Après une première tentative en 2024, le fonds d'investissement britannique BC Partners a mis la main sur Biogaran, leader français du médicament générique, aux côtés de la banque publique d'investissements Bpifrance, qui assure la présence de l'Etat au capital.
L'opération a été finalisée après l'obtention des autorisations européennes ainsi que de l'agrément au titre du "contrôle des investissements étrangers en France délivrée par l'État français", ont souligné les parties prenantes vendredi dans un communiqué.
"En entrant au capital de Biogaran, l'État veille et agit", a assuré le ministre français de l'Économie Roland Lescure dans une déclaration transmise à l'AFP, disant avoir été "très exigeant sur les conditions de cette opération avec des engagements fermes et durables imposés à l'acquéreur, notamment sur la sécurisation des stocks stratégiques" qui s'appliqueront "sans limitation de durée".
Cet accord économique impose à BC Partners des garanties sur "le maintien de l'emploi", "de la production et de l'empreinte industrielle sur le sol national", ainsi que sur "l'approvisionnement" du marché français, avec "un engagement ferme à passer commandes auprès des sous-traitants", détaille Bercy dans un communiqué.
- Pénalités en cas de non-respect -
En cas de manquements, les sanctions financières pourront atteindre "jusqu’au double du montant de l'investissement" ou "10% du chiffre d'affaires annuel hors taxes de l'entreprise", souligne le ministère.
Aux côtés de BC Partners, Bpifrance, actionnaire à hauteur de 15% dans Biogaran, veillera "à la pérennité de son développement à long terme tout en préservant son ancrage français", a également assuré Nicolas Dufourcq, directeur général de la banque détenue par l'État français et la Caisse des Dépôts.
Cette annonce met fin à un long feuilleton industriel et politique.
Les rumeurs de cession ont circulé dès la fin 2023 et rapidement suscité de vives réactions dans la classe politique, qui craignait une délocalisation et une perte de souveraineté sanitaire en cas de rachat par un investisseur étranger.
Dans un contexte de pénuries récurrentes de médicaments et d'efforts de relocalisatoin des médicaments essentiels, ces craintes avaient donné lieu à des appels à la vigilance face à des marques d'intérêt potentiel de laboratoires indiens.
A l'automne 2024, Servier avait mis en pause le projet de cession avant de le relancer à l'été 2025 en annonçant des négociations exclusives avec BC Partners.
- Difficultés sur le prix -
Ces discussions ont pris "un peu de temps pour s'accorder sur un prix", compris entre 800 millions et un milliard d'euros, a confié à l'AFP Cédric Dubourdieu, associé et responsable pour la France chez BC Partners.
Le fonds, qui gère environ 40 milliards d'euros d'actifs, veut "élargir le nombre de médicaments qui est proposé par Biogaran aux patients français", a-t-il indiqué, misant sur l'arrivée à échéance de nombreux brevets, qui ouvrira la voie à de nouveaux génériques, dont ceux pour les vaccins.
La vente de médicaments sans ordonnance et de biosimilaires est identifiée comme un autre axe de croissance pour Biogaran, créée par Servier il y a 30 ans et dont le chiffre d'affaires a atteint 1,26 milliard d'euros sur l'exercice 2024/25.
La marque représente 30% des ventes de génériques en pharmacie en France, des médicaments qui coûtent beaucoup moins cher que les originaux.
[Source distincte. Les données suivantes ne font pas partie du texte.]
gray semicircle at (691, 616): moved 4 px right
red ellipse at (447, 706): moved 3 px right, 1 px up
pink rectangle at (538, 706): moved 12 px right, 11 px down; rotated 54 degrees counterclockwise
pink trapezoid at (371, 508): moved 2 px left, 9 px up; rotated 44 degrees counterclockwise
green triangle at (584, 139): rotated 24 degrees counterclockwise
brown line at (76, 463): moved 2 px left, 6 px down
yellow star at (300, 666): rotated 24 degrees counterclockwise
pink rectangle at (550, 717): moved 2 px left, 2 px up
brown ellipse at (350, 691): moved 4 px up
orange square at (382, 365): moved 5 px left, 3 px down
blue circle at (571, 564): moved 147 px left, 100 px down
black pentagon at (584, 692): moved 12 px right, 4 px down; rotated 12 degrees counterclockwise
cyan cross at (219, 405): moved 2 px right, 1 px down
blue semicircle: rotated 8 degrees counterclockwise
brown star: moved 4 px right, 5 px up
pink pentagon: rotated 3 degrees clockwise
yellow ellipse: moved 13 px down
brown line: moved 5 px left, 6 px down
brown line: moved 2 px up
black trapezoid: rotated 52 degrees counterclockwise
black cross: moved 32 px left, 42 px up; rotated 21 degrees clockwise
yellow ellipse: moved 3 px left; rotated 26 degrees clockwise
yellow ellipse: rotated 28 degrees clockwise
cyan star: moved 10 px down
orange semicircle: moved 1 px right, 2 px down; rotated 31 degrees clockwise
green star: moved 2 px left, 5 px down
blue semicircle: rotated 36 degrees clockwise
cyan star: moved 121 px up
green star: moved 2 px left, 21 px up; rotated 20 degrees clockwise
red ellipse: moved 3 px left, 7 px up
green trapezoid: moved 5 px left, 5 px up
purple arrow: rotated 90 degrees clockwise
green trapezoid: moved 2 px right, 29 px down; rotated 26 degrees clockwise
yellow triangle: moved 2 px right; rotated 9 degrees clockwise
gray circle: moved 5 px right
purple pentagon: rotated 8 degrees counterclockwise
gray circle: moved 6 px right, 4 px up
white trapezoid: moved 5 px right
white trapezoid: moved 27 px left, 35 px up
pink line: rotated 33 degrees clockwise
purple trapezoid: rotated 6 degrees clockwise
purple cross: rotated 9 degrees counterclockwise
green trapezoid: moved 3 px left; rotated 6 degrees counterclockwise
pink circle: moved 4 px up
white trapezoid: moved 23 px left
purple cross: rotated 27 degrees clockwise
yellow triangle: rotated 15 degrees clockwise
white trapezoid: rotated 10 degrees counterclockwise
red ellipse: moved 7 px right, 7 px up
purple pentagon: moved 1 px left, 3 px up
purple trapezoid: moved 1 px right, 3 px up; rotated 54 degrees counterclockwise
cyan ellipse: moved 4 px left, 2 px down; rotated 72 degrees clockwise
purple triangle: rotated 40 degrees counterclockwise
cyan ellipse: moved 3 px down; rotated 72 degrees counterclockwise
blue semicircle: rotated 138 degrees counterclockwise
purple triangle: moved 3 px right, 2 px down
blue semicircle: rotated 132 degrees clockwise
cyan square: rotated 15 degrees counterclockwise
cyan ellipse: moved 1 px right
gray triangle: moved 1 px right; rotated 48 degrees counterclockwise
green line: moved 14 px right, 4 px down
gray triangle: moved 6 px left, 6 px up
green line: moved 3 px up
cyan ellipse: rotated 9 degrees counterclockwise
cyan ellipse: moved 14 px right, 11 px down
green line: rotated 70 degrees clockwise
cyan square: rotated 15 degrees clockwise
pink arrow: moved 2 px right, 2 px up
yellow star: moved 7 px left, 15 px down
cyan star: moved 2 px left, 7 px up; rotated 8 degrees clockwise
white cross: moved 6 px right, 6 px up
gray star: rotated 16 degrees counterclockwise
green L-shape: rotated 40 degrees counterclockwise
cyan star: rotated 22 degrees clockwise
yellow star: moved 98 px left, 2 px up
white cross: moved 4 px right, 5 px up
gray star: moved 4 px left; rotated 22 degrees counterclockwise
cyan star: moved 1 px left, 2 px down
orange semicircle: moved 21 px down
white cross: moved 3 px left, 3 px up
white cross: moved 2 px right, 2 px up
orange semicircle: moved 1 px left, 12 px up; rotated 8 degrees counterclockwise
Son catalogue de médicaments comprend environ 1.000 références de traitements qui vont des pathologies du quotidien à celles les plus lourdes (des antibiotiques aux antidiabétiques et anticancéreux).
Biogaran, qui compte 270 collaborateurs, ne possède pas d'usine en propre, mais s'appuie sur une quarantaine de sous-traitants, générant indirectement 8.600 emplois.
"C'est un secteur difficile avec une très forte concurrence et des marges assez faibles", rappelle Pierre-Yves Geoffard, professeur à l'Ecole d'Économie de Paris, disant comprendre la logique de Servier qui a choisi de se concentrer sur l'innovation et sur des besoins mal couverts, mais pas celle de Bpifrance dont la mission est de soutenir l'innovation.
"La bonne réponse, c'est de diversifier le nombre de producteurs de principes actifs, y compris en localisant ou relocalisant certains en Europe", a-t-il ajouté à l'AFP, estimant que "la présence de l'Etat n'est pas nécessairement de nature à rassurer les investisseurs étrangers et à susciter leur enthousiasme".